(Collected data)
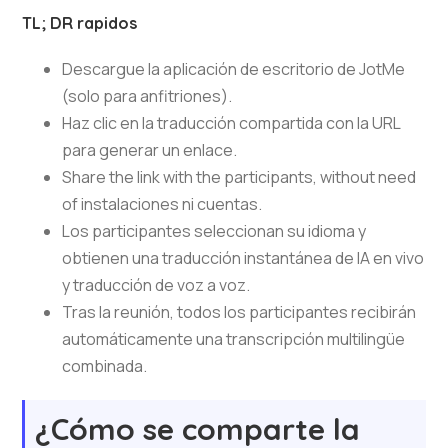
TL; DR rapidos
Descargue la aplicación de escritorio de JotMe
(solo para anfitriones).
Haz clic en la traducción compartida con la URL
para generar un enlace.
Share the link with the participants, without need
of instalaciones ni cuentas.
Los participantes seleccionan su idioma y
obtienen una traducción instantánea de IA en vivo
y traducción de voz a voz.
Tras la reunión, todos los participantes recibirán
automáticamente una transcripción multilingüe
combinada.
¿Cómo se comparte la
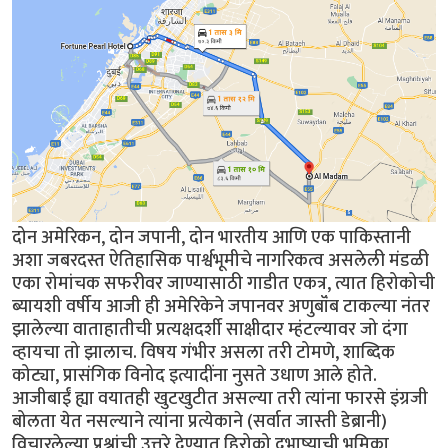
दोन अमेरिकन, दोन जपानी, दोन भारतीय आणि एक पाकिस्तानी
अशा जबरदस्त ऐतिहासिक पार्श्वभूमीचे नागरिकत्व असलेली मंडळी
एका रोमांचक सफरीवर जाण्यासाठी गाडीत एकत्र, त्यात हिरोकोची
ब्यायशी वर्षीय आजी ही अमेरिकेने जपानवर अणुबॉंब टाकल्या नंतर
झालेल्या वाताहातीची प्रत्यक्षदर्शी साक्षीदार म्हंटल्यावर जो दंगा
व्हायचा तो झालाच. विषय गंभीर असला तरी टोमणे, शाब्दिक
कोट्या, प्रासंगिक विनोद इत्यादींना नुसते उधाण आले होते.
आजीबाईं ह्या वयातही खुटखुटीत असल्या तरी त्यांना फारसे इंग्रजी
बोलता येत नसल्याने त्यांना प्रत्येकाने (सर्वात जास्ती डेब्रानी)
विचारलेल्या प्रश्नांची उत्तरे देण्यात हिरोको दुभाष्याची भूमिका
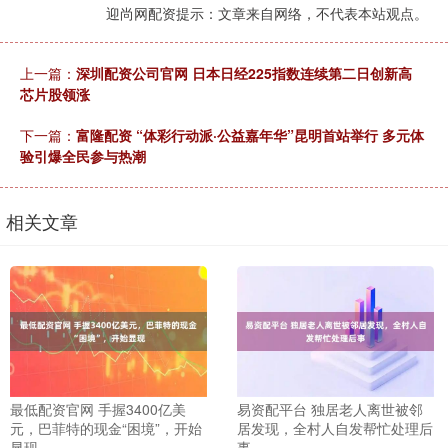
迎尚网配资提示：文章来自网络，不代表本站观点。
上一篇：
深圳配资公司官网 日本日经225指数连续第二日创新高
芯片股领涨
下一篇：
富隆配资 “体彩行动派·公益嘉年华”昆明首站举行 多元体
验引爆全民参与热潮
相关文章
最低配资官网 手握3400亿美
易资配平台 独居老人离世被邻
元，巴菲特的现金“困境”，开始
居发现，全村人自发帮忙处理后
显现
事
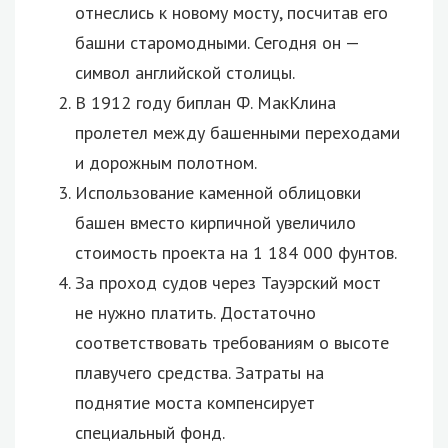
отнеслись к новому мосту, посчитав его
башни старомодными. Сегодня он —
символ английской столицы.
В 1912 году биплан Ф. МакКлина
пролетел между башенными переходами
и дорожным полотном.
Использование каменной облицовки
башен вместо кирпичной увеличило
стоимость проекта на 1 184 000 фунтов.
За проход судов через Тауэрский мост
не нужно платить. Достаточно
соответствовать требованиям о высоте
плавучего средства. Затраты на
поднятие моста компенсирует
специальный фонд.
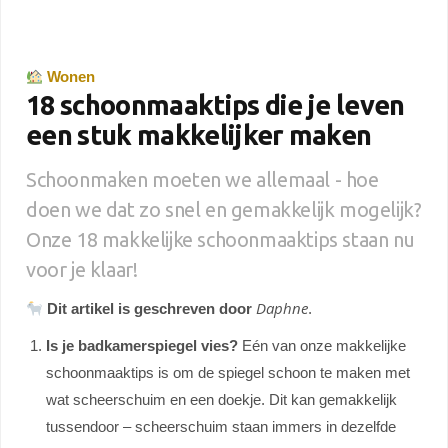
Wonen
18 schoonmaaktips die je leven
een stuk makkelijker maken
Schoonmaken moeten we allemaal - hoe
doen we dat zo snel en gemakkelijk mogelijk?
Onze 18 makkelijke schoonmaaktips staan nu
voor je klaar!
Daphne
Dit artikel is geschreven door
.
Is je badkamerspiegel vies?
Eén van onze makkelijke
schoonmaaktips is om de spiegel schoon te maken met
wat scheerschuim en een doekje. Dit kan gemakkelijk
tussendoor – scheerschuim staan immers in dezelfde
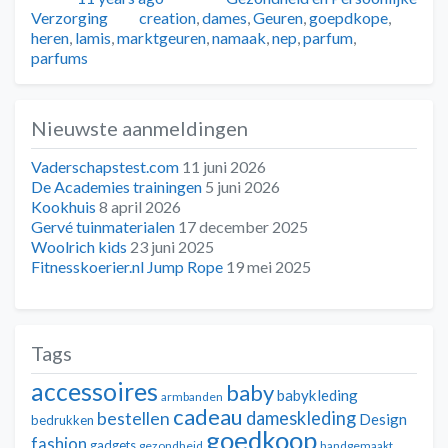
Tags
Verzorging
creation
,
dames
,
Geuren
,
goepdkope
,
heren
,
lamis
,
marktgeuren
,
namaak
,
nep
,
parfum
,
parfums
Nieuwste aanmeldingen
Vaderschapstest.com
11 juni 2026
De Academies trainingen
5 juni 2026
Kookhuis
8 april 2026
Gervé tuinmaterialen
17 december 2025
Woolrich kids
23 juni 2025
Fitnesskoerier.nl Jump Rope
19 mei 2025
Tags
accessoires
baby
babykleding
armbanden
cadeau
dameskleding
bestellen
Design
bedrukken
goedkoop
fashion
gadgets
gezondheid
handgemaakt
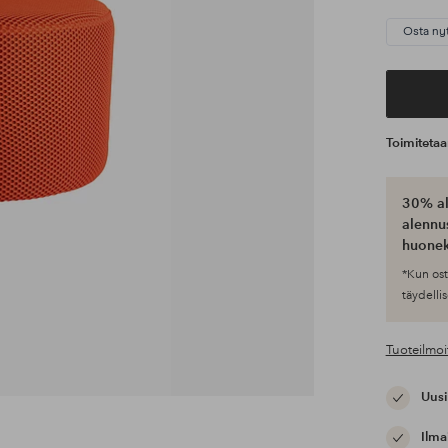
Osta ny
Toimiteta
30% al
alennus
huonek
*Kun ost
täydellis
Tuoteilmoi
Uusi
Ilma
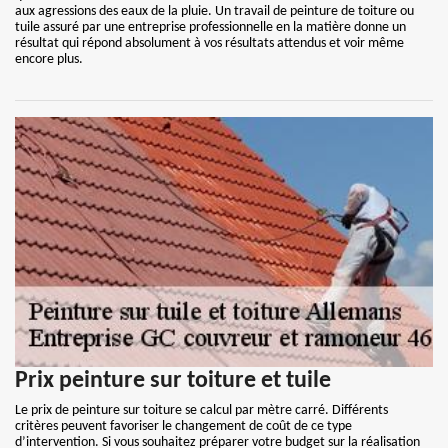
aux agressions des eaux de la pluie. Un travail de peinture de toiture ou
tuile assuré par une entreprise professionnelle en la matière donne un
résultat qui répond absolument à vos résultats attendus et voir même
encore plus.
Prix peinture sur toiture et tuile
Le prix de peinture sur toiture se calcul par mètre carré. Différents
critères peuvent favoriser le changement de coût de ce type
d’intervention. Si vous souhaitez préparer votre budget sur la réalisation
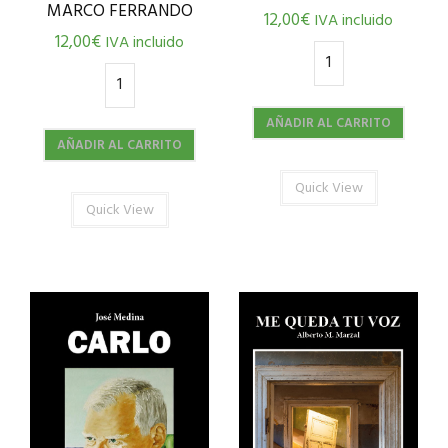
MARCO FERRANDO
12,00
€
IVA incluido
12,00
€
IVA incluido
AÑADIR AL CARRITO
AÑADIR AL CARRITO
Quick View
Quick View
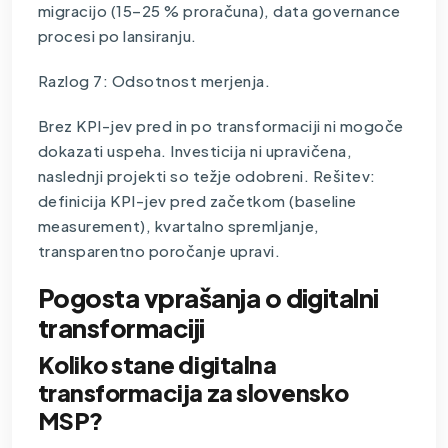
migracijo (15–25 % proračuna), data governance
procesi po lansiranju.
Razlog 7: Odsotnost merjenja.
Brez KPI-jev pred in po transformaciji ni mogoče
dokazati uspeha. Investicija ni upravičena,
naslednji projekti so težje odobreni. Rešitev:
definicija KPI-jev pred začetkom (baseline
measurement), kvartalno spremljanje,
transparentno poročanje upravi.
Pogosta vprašanja o digitalni
transformaciji
Koliko stane digitalna
transformacija za slovensko
MSP?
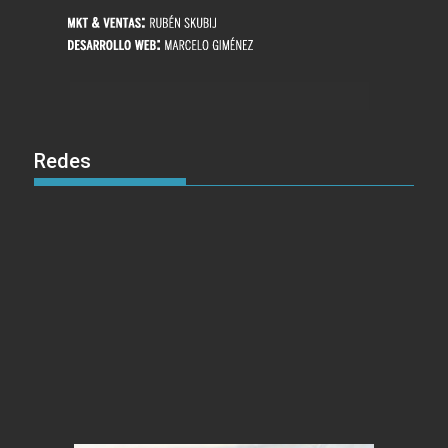
Redes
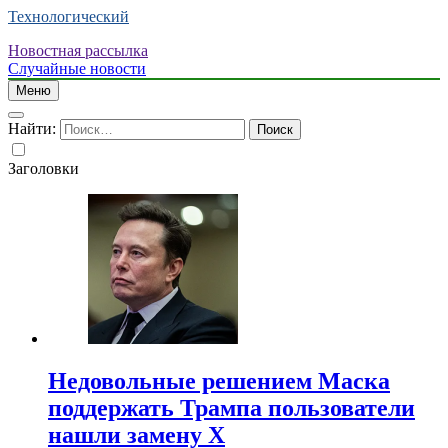
Технологический
Новостная рассылка
Случайные новости
Меню
Найти:
Заголовки
Недовольные решением Маска
поддержать Трампа пользователи
нашли замену X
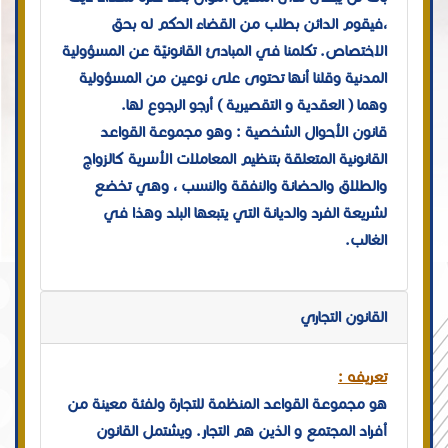
،فيقوم الدائن بطلب من القضاء الحكم له بحق
الاختصاص. تكلمنا في المبادئ القانونيّة عن المسؤولية
المدنية وقلنا أنها تحتوى على نوعين من المسؤولية
وهما ( العقدية و التقصيرية ) أرجو الرجوع لها.
قانون الأحوال الشخصية : وهو مجموعة القواعد
القانونية المتعلقة بتنظيم المعاملات الأسرية كالزواج
والطلاق والحضانة والنفقة والنسب ، وهي تخضع
لشريعة الفرد والديانة التي يتبعها البلد وهذا في
الغالب.
القانون التجاري
تعريفه :
هو مجموعة القواعد المنظمة للتجارة ولفئة معينة من
أفراد المجتمع و الذين هم التجار. ويشتمل القانون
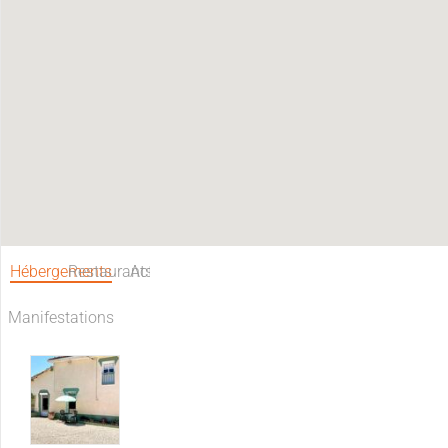
Hébergements
Restaurants
Activités
Manifestations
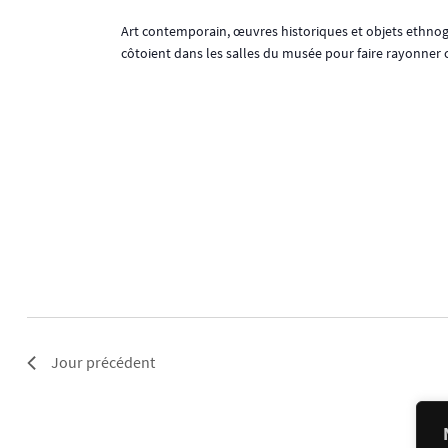
Art contemporain, œuvres historiques et objets ethno
côtoient dans les salles du musée pour faire rayonner c
Jour précédent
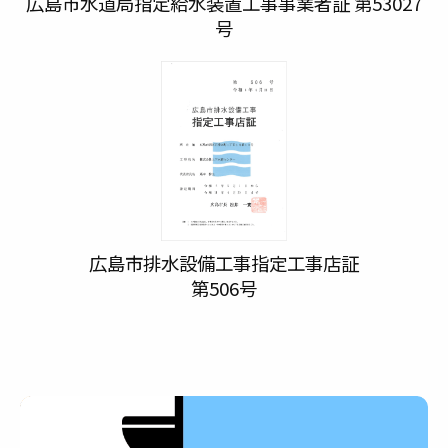
広島市水道局指定給水装置工事事業者証 第53027
号
広島市排水設備工事指定工事店証
第506号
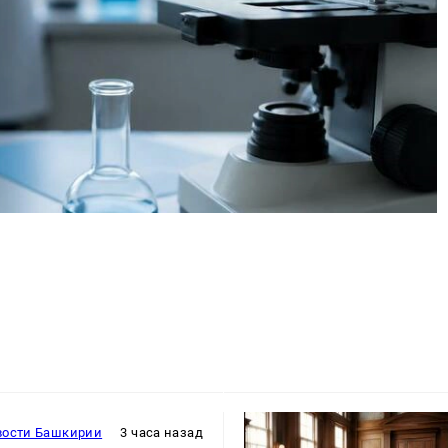
вости Башкирии
3 часа назад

TASK TO COMPLETE >> Give the data again exactly as it appears, but without any images.

YOUR SOLUTION >>
TL; DR rapidos
Descargue la aplicación de escritorio de JotMe
(solo para anfitriones).
Haz clic en la traducción compartida con la URL
para generar un enlace.
Share the link with the participants, without need
of instalaciones ni cuentas.
Los participantes seleccionan su idioma y
obtienen una traducción instantánea de IA en vivo
y traducción de voz a voz.
Tras la reunión, todos los participantes recibirán
automáticamente una transcripción multilingüe
combinada.
¿Cómo se comparte la
दोन अमेरिकन, दोन जपानी, दोन भारतीय आणि एक पाकिस्तानी
अशा जबरदस्त ऐतिहासिक पार्श्वभूमीचे नागरिकत्व असलेली मंडळी
एका रोमांचक सफरीवर जाण्यासाठी गाडीत एकत्र, त्यात हिरोकोची
ब्यायशी वर्षीय आजी ही अमेरिकेने जपानवर अणुबॉंब टाकल्या नंतर
झालेल्या वाताहातीची प्रत्यक्षदर्शी साक्षीदार म्हंटल्यावर जो दंगा
व्हायचा तो झालाच. विषय गंभीर असला तरी टोमणे, शाब्दिक
कोट्या, प्रासंगिक विनोद इत्यादींना नुसते उधाण आले होते.
आजीबाईं ह्या वयातही खुटखुटीत असल्या तरी त्यांना फारसे इंग्रजी
बोलता येत नसल्याने त्यांना प्रत्येकाने (सर्वात जास्ती डेब्रानी)
विचारलेल्या प्रश्नांची उत्तरे देण्यात हिरोको दुभाष्याची भूमिका
迎尚网配资提示：文章来自网络，不代表本站观点。
上一篇：
深圳配资公司官网 日本日经225指数连续第二日创新高
芯片股领涨
下一篇：
富隆配资 “体彩行动派·公益嘉年华”昆明首站举行 多元体
验引爆全民参与热潮
相关文章
最低配资官网 手握3400亿美
易资配平台 独居老人离世被邻
元，巴菲特的现金“困境”，开始
居发现，全村人自发帮忙处理后
显现
事
отнеслись к новому мосту, посчитав его
башни старомодными. Сегодня он —
символ английской столицы.
В 1912 году биплан Ф. МакКлина
пролетел между башенными переходами
и дорожным полотном.
Использование каменной облицовки
башен вместо кирпичной увеличило
стоимость проекта на 1 184 000 фунтов.
За проход судов через Тауэрский мост
не нужно платить. Достаточно
соответствовать требованиям о высоте
плавучего средства. Затраты на
поднятие моста компенсирует
специальный фонд.
Wonen
18 schoonmaaktips die je leven
een stuk makkelijker maken
Schoonmaken moeten we allemaal - hoe
doen we dat zo snel en gemakkelijk mogelijk?
Onze 18 makkelijke schoonmaaktips staan nu
voor je klaar!
Daphne
Dit artikel is geschreven door
.
Is je badkamerspiegel vies?
Eén van onze makkelijke
schoonmaaktips is om de spiegel schoon te maken met
wat scheerschuim en een doekje. Dit kan gemakkelijk
tussendoor – scheerschuim staan immers in dezelfde
Tags
Verzorging
creation
,
dames
,
Geuren
,
goepdkope
,
heren
,
lamis
,
marktgeuren
,
namaak
,
nep
,
parfum
,
parfums
Nieuwste aanmeldingen
Vaderschapstest.com
11 juni 2026
De Academies trainingen
5 juni 2026
Kookhuis
8 april 2026
Gervé tuinmaterialen
17 december 2025
Woolrich kids
23 juni 2025
Fitnesskoerier.nl Jump Rope
19 mei 2025
Tags
accessoires
baby
babykleding
armbanden
cadeau
dameskleding
bestellen
Design
bedrukken
goedkoop
fashion
gadgets
gezondheid
handgemaakt
Osta ny
Toimiteta
30% al
alennus
huonek
*Kun ost
täydellis
Tuoteilmoi
Uusi
Ilma
aux agressions des eaux de la pluie. Un travail de peinture de toiture ou
tuile assuré par une entreprise professionnelle en la matière donne un
résultat qui répond absolument à vos résultats attendus et voir même
encore plus.
Prix peinture sur toiture et tuile
Le prix de peinture sur toiture se calcul par mètre carré. Différents
critères peuvent favoriser le changement de coût de ce type
d’intervention. Si vous souhaitez préparer votre budget sur la réalisation
MARCO FERRANDO
12,00
€
IVA incluido
12,00
€
IVA incluido
AÑADIR AL CARRITO
AÑADIR AL CARRITO
Quick View
Quick View
migracijo (15–25 % proračuna), data governance
procesi po lansiranju.
Razlog 7: Odsotnost merjenja.
Brez KPI-jev pred in po transformaciji ni mogoče
dokazati uspeha. Investicija ni upravičena,
naslednji projekti so težje odobreni. Rešitev:
definicija KPI-jev pred začetkom (baseline
measurement), kvartalno spremljanje,
transparentno poročanje upravi.
Pogosta vprašanja o digitalni
transformaciji
Koliko stane digitalna
transformacija za slovensko
MSP?
Redes
Технологический
Новостная рассылка
Случайные новости
Меню
Найти:
Заголовки
Недовольные решением Маска
поддержать Трампа пользователи
нашли замену X
،فيقوم الدائن بطلب من القضاء الحكم له بحق
الاختصاص. تكلمنا في المبادئ القانونيّة عن المسؤولية
المدنية وقلنا أنها تحتوى على نوعين من المسؤولية
وهما ( العقدية و التقصيرية ) أرجو الرجوع لها.
قانون الأحوال الشخصية : وهو مجموعة القواعد
القانونية المتعلقة بتنظيم المعاملات الأسرية كالزواج
والطلاق والحضانة والنفقة والنسب ، وهي تخضع
لشريعة الفرد والديانة التي يتبعها البلد وهذا في
الغالب.
القانون التجاري
تعريفه :
هو مجموعة القواعد المنظمة للتجارة ولفئة معينة من
أفراد المجتمع و الذين هم التجار. ويشتمل القانون
Hébergements
Restaurants
Activités
Manifestations
Art contemporain, œuvres historiques et objets ethno
côtoient dans les salles du musée pour faire rayonner c
Jour précédent
広島市水道局指定給水装置工事事業者証 第53027
号
広島市排水設備工事指定工事店証
第506号
вости Башкирии
3 часа назад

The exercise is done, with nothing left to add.